While it is always a useful and noble effort to research, design and implement proxy technology that can evade network censorship and filtering, that one trick hammer will no longer help Chinese people protect themselves from censorship and surveillance. Solely focusing on funding technology to break through firewalls is a mentality that is over ten years old. It ignores all we have learned since then about all of the possible threats users face in a mobile-first world. Users are more likely to seek and share news and knowledge through messages and groups than by searching the web. The inability to protect these communications is more pressing of an issue, then whether one search engine can be reached or not. From malware-infected apps they might download that track all taps and take pictures without permission, to imposter text messages used to completely take over their phone’s low-level radio — the threats are direct and persistent, not at some invisible line on the internet.
Having a proxy tool provides no knowledge to Chinese advocates and lawyers on how to capture, secure and share photos and videos that could be used to gather evidence and fight corruption in towns, cities, or even the Chinese Communist Party. It does nothing to help understand what millions of Muslim Uighurs are at risk for by being forced to use police-state apps that track their every move, every app they use on their device, every person they call, both in the country and outside. It does nothing to stop the next-generation cyber attacks that exile groups, like the Tibetans, have been facing for twenty years (Thanks, in part to OTF, TibCERT now exists as a critical “firefighting” group to combat these). Simple proxies do nothing to support independent researchers around the world, working to understand and measure how these attacks, censorship and surveillance is happening, so they and others can build countermeasures.
This broader view and set of essential research, development, teaching and training, is precisely what the Open Technology Fund has been supporting for the last eight years. It is exactly what not only the people of China need, including Uighurs, Tibetans, Christians, Falun Gong practitioners, environmental activists, lawyers, and yes, even journalists, but what we all need globally to defend from attacks on many fronts. In fact, it is these attacks that China has taken on exile groups abroad, as documented by Citizen Lab’s impeccable research, that has provided deeper understanding to the true threat potential of China-backed cyber warfare worldwide. This includes on governments and military targets, as well.

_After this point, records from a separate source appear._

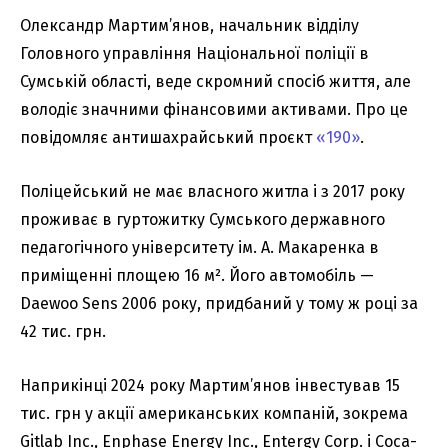
Олександр Мартим’янов, начальник відділу
Головного управління Національної поліції в
Сумській області, веде скромний спосіб життя, але
володіє значними фінансовими активами. Про це
повідомляє антишахрайський проєкт
«190»
.
Поліцейський не має власного житла і з 2017 року
проживає в гуртожитку Сумського державного
педагогічного університету ім. А. Макаренка в
приміщенні площею 16 м². Його автомобіль —
Daewoo Sens 2006 року, придбаний у тому ж році за
42 тис. грн.
Наприкінці 2024 року Мартим’янов інвестував 15
тис. грн у акції американських компаній, зокрема
Gitlab Inc., Enphase Energy Inc., Entergy Corp. і Coca-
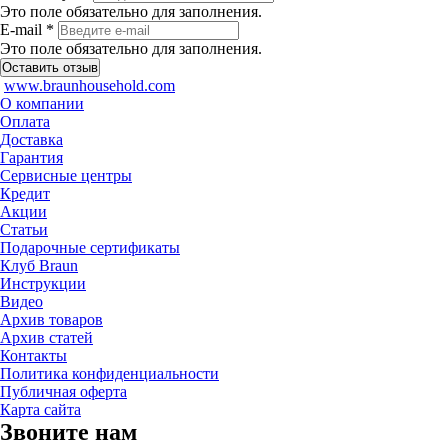
Это поле обязательно для заполнения.
E-mail *
Это поле обязательно для заполнения.
www.braunhousehold.com
О компании
Оплата
Доставка
Гарантия
Сервисные центры
Кредит
Акции
Статьи
Подарочные сертификаты
Клуб Braun
Инструкции
Видео
Архив товаров
Архив статей
Контакты
Политика конфиденциальности
Публичная оферта
Карта сайта
Звоните нам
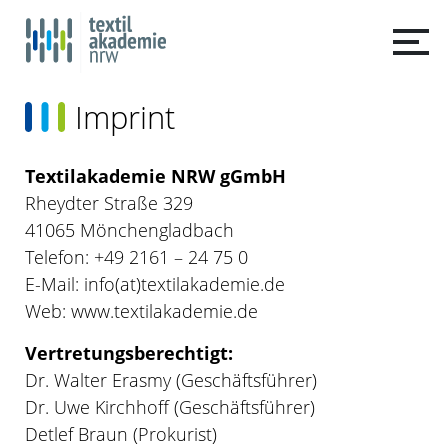
Imprint
Textilakademie NRW gGmbH
Rheydter Straße 329
41065 Mönchengladbach
Telefon: +49 2161 – 24 75 0
E-Mail: info(at)textilakademie.de
Web: www.textilakademie.de
Vertretungsberechtigt:
Dr. Walter Erasmy (Geschäftsführer)
Dr. Uwe Kirchhoff (Geschäftsführer)
Detlef Braun (Prokurist)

Single-hop proxy technology is a simple hammer for a perceived simple problem. Freedom in China is not simple. To empower those that seek it, you need many tools, from a global toolbox, to fight on many fronts. We need the diverse, deeply researched, audited, and open-source brain trust that OTF has been nurturing and building for this last decade to win. Through this, the Chinese people, along with Tibetans, Uighurs, Falun Gong and their large diaspora of exile communities, will choose their path, tools and methods to safeguarding, organizing and liberation. That path will surely not fit into the simple model of “click here to break the great firewall”.

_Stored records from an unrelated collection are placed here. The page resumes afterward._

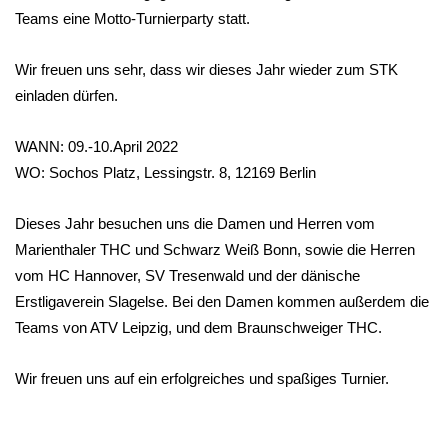
Teams eine Motto-Turnierparty statt.
Wir freuen uns sehr, dass wir dieses Jahr wieder zum STK
einladen dürfen.
WANN: 09.-10.April 2022
WO: Sochos Platz, Lessingstr. 8, 12169 Berlin
Dieses Jahr besuchen uns die Damen und Herren vom
Marienthaler THC und Schwarz Weiß Bonn, sowie die Herren
vom HC Hannover, SV Tresenwald und der dänische
Erstligaverein Slagelse. Bei den Damen kommen außerdem die
Teams von ATV Leipzig, und dem Braunschweiger THC.
Wir freuen uns auf ein erfolgreiches und spaßiges Turnier.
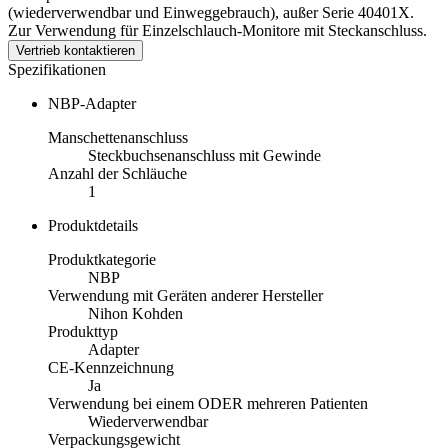
(wiederverwendbar und Einweggebrauch), außer Serie 40401X.
Zur Verwendung für Einzelschlauch-Monitore mit Steckanschluss.
Vertrieb kontaktieren
Spezifikationen
NBP-Adapter
Manschettenanschluss
Steckbuchsenanschluss mit Gewinde
Anzahl der Schläuche
1
Produktdetails
Produktkategorie
NBP
Verwendung mit Geräten anderer Hersteller
Nihon Kohden
Produkttyp
Adapter
CE-Kennzeichnung
Ja
Verwendung bei einem ODER mehreren Patienten
Wiederverwendbar
Verpackungsgewicht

Nathan Freitas leads the Guardian Project, an open-source mobile security software project. Guardian Project has been a proud recipient of funding from OTF since 2012, with funding applied to the development of mobile privacy, security and circumvention tools that have benefited users in China and the world. He also co-founded and directs technology strategy at the Tibet Action Institute. His work as an affiliate fellow at the Berkman-Klein Center at Harvard focuses on tracking the legality and prosecution risks for mobile security apps users worldwide.